• **Input records**
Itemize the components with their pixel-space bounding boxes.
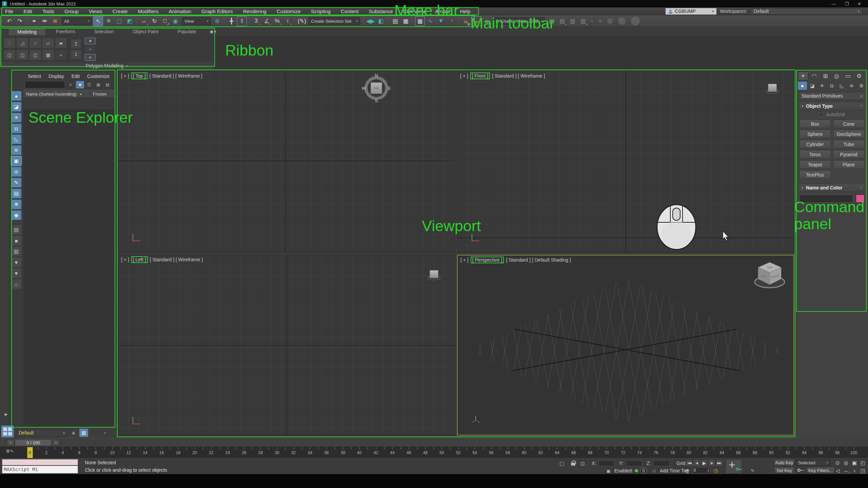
rectangular-selection-region-button[interactable]: ▢ [114, 16, 124, 26]
detail-view-button[interactable]: ▥ [11, 247, 21, 256]
display-containers-toggle[interactable]: ⊛ [11, 167, 21, 177]
ribbon-collapse-icon[interactable]: ▣ ▾ [210, 29, 216, 34]
menu-group[interactable]: Group [59, 7, 84, 15]
shapes-category[interactable]: ◪ [808, 82, 817, 90]
viewcube-3d[interactable]: TOP LEFT FRONT [751, 260, 789, 292]
brush-preset-icon[interactable]: ✎ [751, 468, 754, 473]
explorer-menu-customize[interactable]: Customize [84, 74, 113, 79]
preview-subobject-button[interactable]: ◫ [16, 49, 28, 60]
viewcube-compass[interactable]: N E S W TOP [362, 74, 390, 102]
menu-rendering[interactable]: Rendering [238, 7, 272, 15]
isolate-pin-button[interactable]: ⌖ [85, 54, 96, 61]
modify-tab[interactable]: ◠ [809, 72, 820, 80]
viewport-name-left[interactable]: [ Left ] [131, 256, 148, 263]
compass-north[interactable]: N [375, 73, 378, 78]
ribbon-group-header[interactable]: Polygon Modeling ▾ [0, 62, 214, 69]
display-space-warps-toggle[interactable]: ≋ [11, 145, 21, 155]
keyboard-shortcut-override-button[interactable]: ⇧ [237, 16, 247, 26]
x-coordinate-field[interactable] [598, 460, 615, 466]
schematic-view-button[interactable]: ▼ [436, 16, 446, 26]
toggle-layer-explorer-button[interactable]: ▦ [401, 16, 411, 26]
project-tool-3-button[interactable]: ▥ [568, 16, 577, 26]
object-type-sphere[interactable]: Sphere [799, 130, 831, 138]
account-dropdown[interactable]: CGBUMP ▾ [666, 8, 716, 15]
display-helpers-toggle[interactable]: ◺ [11, 135, 21, 144]
viewport-left[interactable]: [ + ] [ Left ] [ Standard ] [ Wireframe … [118, 255, 455, 435]
brush-preset-5-icon[interactable] [631, 17, 640, 25]
manage-layers-button[interactable]: ≡ [69, 429, 78, 437]
ribbon-drag-handle[interactable] [1, 29, 3, 66]
panel-expand-arrow-icon[interactable]: ▶ [5, 412, 7, 416]
go-to-start-button[interactable]: |◀◀ [686, 460, 693, 466]
ribbon-tab-modeling[interactable]: Modeling [8, 28, 46, 35]
restore-button[interactable]: ❐ [845, 1, 849, 6]
mirror-button[interactable]: ◀▶ [366, 16, 375, 26]
systems-category[interactable]: ⚙ [857, 82, 866, 90]
minimize-button[interactable]: — [831, 1, 836, 6]
explorer-search-input[interactable] [25, 81, 65, 88]
project-tool-4-button[interactable]: ▥● [578, 16, 588, 26]
zoom-extents-button[interactable]: ▣ [850, 459, 859, 466]
viewport-menu-plus[interactable]: [ + ] [460, 257, 469, 263]
y-coordinate-field[interactable] [626, 460, 642, 466]
selection-lock-icon[interactable] [571, 463, 575, 466]
constrain-edge-button[interactable]: ▦ [42, 49, 54, 60]
frame-nudge-icon[interactable]: ◀▶ [685, 468, 690, 472]
zoom-extents-all-button[interactable]: ◰ [859, 459, 867, 466]
overflow-chevrons-icon[interactable]: » [104, 430, 106, 435]
unlink-selection-button[interactable]: ⚮ [40, 16, 50, 26]
viewport-shading-label[interactable]: [ Standard ] [ Default Shading ] [506, 257, 571, 263]
hierarchy-tab[interactable]: ⊞ [820, 72, 831, 80]
field-of-view-button[interactable]: ◁ [833, 467, 842, 474]
primitive-category-dropdown[interactable]: Standard Primitives ▾ [798, 92, 865, 100]
enabled-count-chip[interactable]: 0 [640, 468, 647, 473]
select-and-rotate-button[interactable]: ↻ [150, 16, 159, 26]
brush-preset-2-icon[interactable] [598, 19, 602, 23]
pin-stack-button[interactable]: ⌖ [85, 46, 96, 53]
absolute-mode-icon[interactable]: ⊡ [580, 461, 585, 467]
menu-edit[interactable]: Edit [18, 7, 37, 15]
menu-arnold[interactable]: Arnold [430, 7, 455, 15]
select-and-move-button[interactable]: ↔↕ [139, 16, 149, 26]
viewport-menu-plus[interactable]: [ + ] [121, 73, 129, 79]
column-header-name[interactable]: Name (Sorted Ascending) ▲ [23, 92, 90, 97]
cameras-category[interactable]: ◘ [827, 82, 836, 90]
previous-modifier-button[interactable]: ↧ [71, 50, 81, 59]
menu-customize[interactable]: Customize [272, 7, 306, 15]
object-color-swatch[interactable] [856, 195, 865, 203]
viewport-menu-plus[interactable]: [ + ] [460, 73, 468, 79]
toolbar-drag-handle[interactable] [1, 16, 3, 26]
viewcube-top-face[interactable]: TOP [371, 82, 382, 94]
brush-preset-3-icon[interactable] [607, 18, 613, 24]
bind-to-space-warp-button[interactable]: ≋ [50, 16, 60, 26]
display-lights-toggle[interactable]: ☀ [11, 113, 21, 122]
display-geometry-toggle[interactable]: ● [11, 91, 21, 101]
maxscript-mini-listener[interactable] [2, 459, 78, 465]
filter-results-button[interactable]: ▼ [76, 81, 84, 88]
select-object-button[interactable]: ↖ [93, 16, 103, 26]
redo-button[interactable]: ↷ [15, 16, 25, 26]
viewcube-mini[interactable] [768, 84, 777, 92]
menu-scripting[interactable]: Scripting [306, 7, 336, 15]
project-folder-dropdown[interactable]: C:\Users\...\Max 2022▾ [493, 17, 545, 25]
menu-modifiers[interactable]: Modifiers [133, 7, 164, 15]
object-type-box[interactable]: Box [799, 120, 831, 128]
object-name-field[interactable] [799, 195, 853, 203]
select-by-name-button[interactable]: ≡ [104, 16, 114, 26]
maximize-viewport-toggle-button[interactable]: ◳ [859, 467, 867, 474]
window-crossing-button[interactable]: ◩ [125, 16, 135, 26]
reference-coordinate-system-dropdown[interactable]: View▾ [182, 17, 211, 25]
auto-key-button[interactable]: Auto Key [774, 459, 794, 466]
edit-named-selection-sets-button[interactable]: {✎} [297, 16, 307, 26]
set-keys-button[interactable]: + [726, 459, 742, 474]
filter-settings-button[interactable]: ▼ [11, 258, 21, 267]
next-frame-arrow[interactable]: > [52, 439, 60, 446]
menu-substance[interactable]: Substance [364, 7, 398, 15]
autogrid-checkbox[interactable] [819, 113, 823, 117]
name-color-rollout-header[interactable]: ▾ Name and Color ∷ [798, 184, 865, 192]
render-production-button[interactable]: ☕⚡ [482, 16, 492, 26]
edge-mode-button[interactable]: ◿ [16, 38, 28, 48]
mini-curve-editor-button[interactable]: ≣∿ [6, 448, 14, 453]
menu-views[interactable]: Views [84, 7, 107, 15]
active-layer-dropdown[interactable]: Default ▾ [16, 429, 67, 437]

• **Directions**
Report every line of the entries that carries the word "explorer".

• **Answer space**
explorer-menu-customize[interactable]: Customize [84, 74, 113, 79]
toggle-layer-explorer-button[interactable]: ▦ [401, 16, 411, 26]
explorer-search-input[interactable] [25, 81, 65, 88]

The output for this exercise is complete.